Asked by the regional Rheinische Post whether the eurozone could withstand a Greek exit, Finance Minister Wolfgang Schaeuble said: "Europe won't sink that easily."
|The eurozone would cope if Greece left the currency union, Germany's Finance Minister Wolfgang Schauble, pictured last month, said in an interview on Friday as Greek parties continued with efforts to form a government coalition. (AFP Photo/Miguel Riopa) |
"We want Greece to remain in the eurozone. But it also has to want this and to fulfill its obligations. We can't force anyone.
"We have learned a lot these past two years and have built protection mechanisms. The danger of contamination for other countries in the eurozone have become weaker and the eurozone as a whole has become more resistant."

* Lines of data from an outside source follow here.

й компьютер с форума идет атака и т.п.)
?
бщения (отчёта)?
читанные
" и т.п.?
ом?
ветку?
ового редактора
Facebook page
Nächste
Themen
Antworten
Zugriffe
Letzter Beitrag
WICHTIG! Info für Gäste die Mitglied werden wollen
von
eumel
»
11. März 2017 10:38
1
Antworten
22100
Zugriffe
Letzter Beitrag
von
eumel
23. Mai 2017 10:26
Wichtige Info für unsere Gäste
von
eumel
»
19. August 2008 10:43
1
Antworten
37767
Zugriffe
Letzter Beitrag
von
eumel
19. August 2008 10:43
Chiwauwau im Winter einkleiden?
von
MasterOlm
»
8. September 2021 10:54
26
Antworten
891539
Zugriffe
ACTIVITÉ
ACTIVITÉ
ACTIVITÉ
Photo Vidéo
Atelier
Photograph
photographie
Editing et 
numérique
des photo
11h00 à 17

"The crisis has shown that one must act quickly and that Europe can act quickly... the notion that we would not be capable of reacting in the short term to something unforeseen is false."

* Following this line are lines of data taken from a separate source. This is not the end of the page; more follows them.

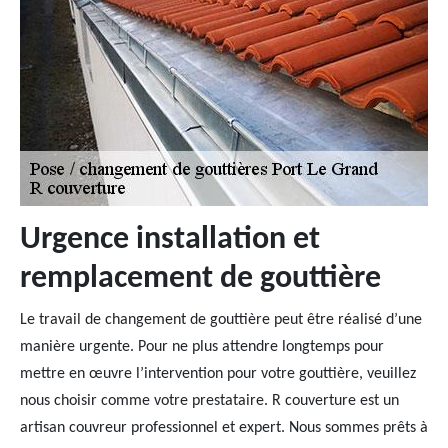
Urgence installation et
remplacement de gouttière
Le travail de changement de gouttière peut être réalisé d’une
manière urgente. Pour ne plus attendre longtemps pour
mettre en œuvre l’intervention pour votre gouttière, veuillez
nous choisir comme votre prestataire. R couverture est un
artisan couvreur professionnel et expert. Nous sommes prêts à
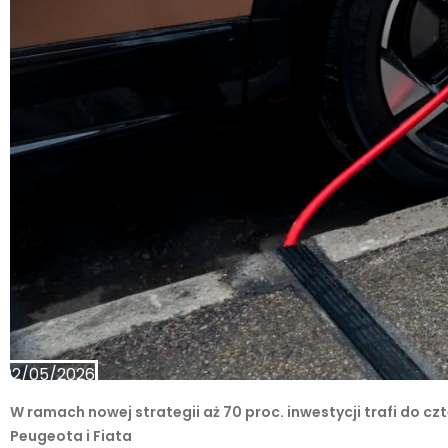
22/05/2026
W ramach nowej strategii aż 70 proc. inwestycji trafi do 
Peugeota i Fiata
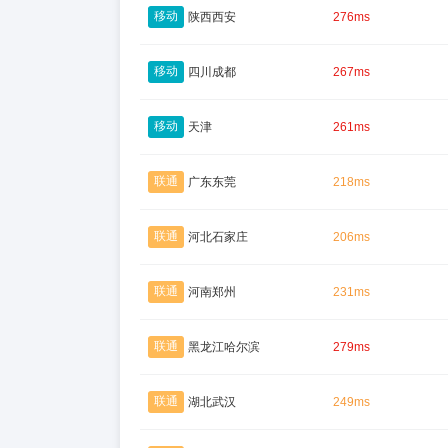
移动
陕西西安
276ms
移动
四川成都
267ms
移动
天津
261ms
联通
广东东莞
218ms
联通
河北石家庄
206ms
联通
河南郑州
231ms
联通
黑龙江哈尔滨
279ms
联通
湖北武汉
249ms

Schaeuble's comments came as Germany's foreign minister kept up the pressure on Greece on Friday, saying there could be no more payments of aid unless Athens enacted reforms it has agreed with its international partners.
"We want to help Greece and we will help Greece. But Greece has to want to be helped. If they deviate from the agreed reform path, then the payment of further tranches of aid is not possible," Guido Westerwelle told lawmakers.
"We are sticking to our pledges to help. But that means as well that the agreed reforms in Greece must be carried out.
"We want to keep the eurozone together. The future of Greece in the eurozone now lies in the hands of the Greece," he stressed.
Socialists in Greece continued trying to cobble together a government, the third party to attempt to do so since Sunday's elections gave a razor-thin majority in parliament to anti-austerity parties.
Germany and the EU have made it clear to Greece that it must abide by its austerity pledges if it wants to receive bailout funds, money that Athens needs to avoid a default.
If no party manages to form a coalition, the president will call new elections that observers say are likely to hand a greater majority in parliament to anti-austerity parties.
"No-one is threatening anyone here," Schaeuble said in the interview. "But we must be honest... and tell our Greek friends and partners that there is no other way that the one that we have chosen together."
"We have already done a lot," he said, referring to two bailouts for Greece. "Greece must understand that in exchange, it must fulfill its obligations."
It is "dangerous to tell tales to citizens telling them that there was another, simpler way to heal Greece avoiding all the trials. It's absurd," he said.